(Extracted page text data)
——————

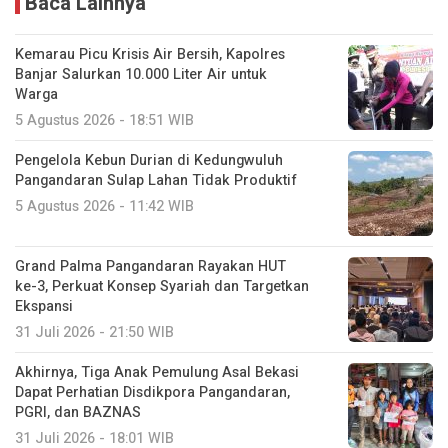
Baca Lainnya
Kemarau Picu Krisis Air Bersih, Kapolres
Banjar Salurkan 10.000 Liter Air untuk
Warga
5 Agustus 2026 - 18:51 WIB
Pengelola Kebun Durian di Kedungwuluh
Pangandaran Sulap Lahan Tidak Produktif ‎
5 Agustus 2026 - 11:42 WIB
Grand Palma Pangandaran Rayakan HUT
ke-3, Perkuat Konsep Syariah dan Targetkan
Ekspansi
31 Juli 2026 - 21:50 WIB
Akhirnya, Tiga Anak Pemulung Asal Bekasi
Dapat Perhatian Disdikpora Pangandaran,
PGRI, dan BAZNAS
31 Juli 2026 - 18:01 WIB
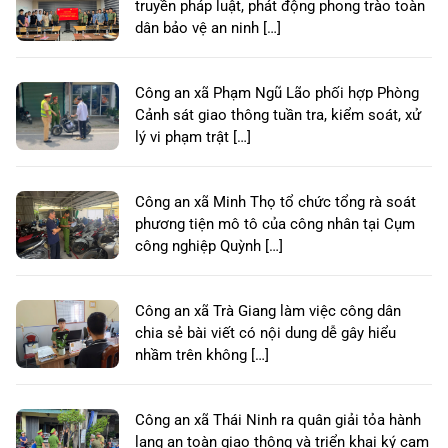
truyền pháp luật, phát động phong trào toàn
dân bảo vệ an ninh […]
Công an xã Phạm Ngũ Lão phối hợp Phòng
Cảnh sát giao thông tuần tra, kiểm soát, xử
lý vi phạm trật […]
Công an xã Minh Thọ tổ chức tổng rà soát
phương tiện mô tô của công nhân tại Cụm
công nghiệp Quỳnh […]
Công an xã Trà Giang làm việc công dân
chia sẻ bài viết có nội dung dễ gây hiểu
nhầm trên không […]
Công an xã Thái Ninh ra quân giải tỏa hành
lang an toàn giao thông và triển khai ký cam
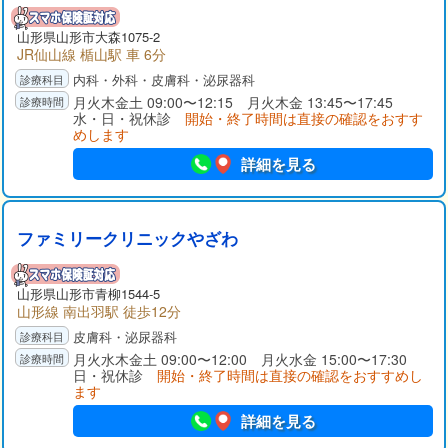
山形県
山形市
大森1075-2
JR仙山線 楯山駅 車 6分
内科・外科・皮膚科・泌尿器科
月火木金土 09:00〜12:15 月火木金 13:45〜17:45
水・日・祝休診
開始・終了時間は直接の確認をおすす
めします
詳細を見る
ファミリークリニックやざわ
山形県
山形市
青柳1544-5
山形線 南出羽駅 徒歩12分
皮膚科・泌尿器科
月火水木金土 09:00〜12:00 月火水金 15:00〜17:30
日・祝休診
開始・終了時間は直接の確認をおすすめし
ます
詳細を見る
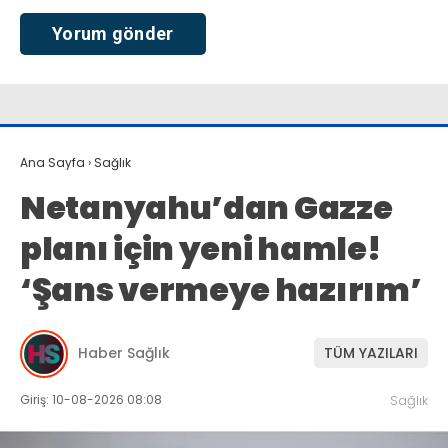
Ana Sayfa
›
Sağlık
Netanyahu’dan Gazze
planı için yeni hamle!
‘Şans vermeye hazırım’
Haber Sağlık
TÜM YAZILARI
Giriş: 10-08-2026 08:08
Sağlık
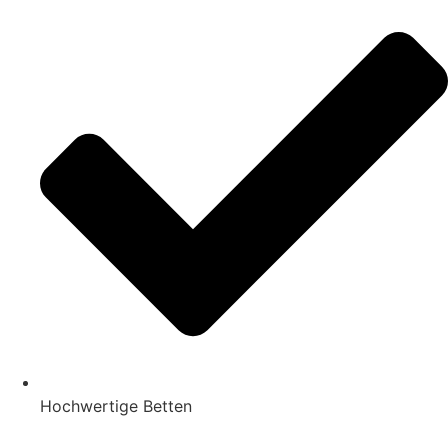
Hochwertige Betten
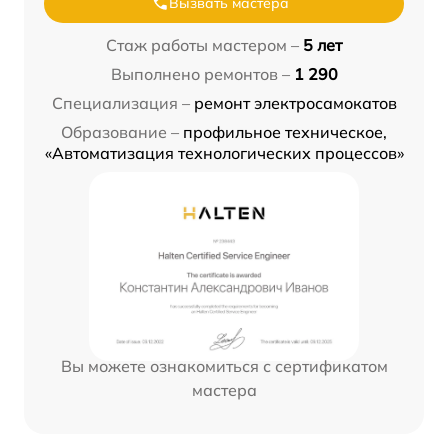
Вызвать мастера
Стаж работы мастером –
5 лет
Выполнено ремонтов –
1 290
Специализация –
ремонт электросамокатов
Образование –
профильное техническое,
«Автоматизация технологических процессов»
Вы можете ознакомиться с сертификатом
мастера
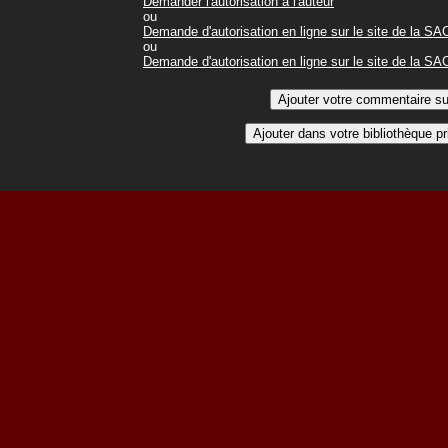
Demander l'autorisation à l'auteur
ou
Demande d'autorisation en ligne sur le site de la S
ou
Demande d'autorisation en ligne sur le site de la S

——————

-- TASK BRIEF --
In the entries above, tally the lines that include the string "Juli". Give the figure only.

-- ANSWER FOR THE TASK --
2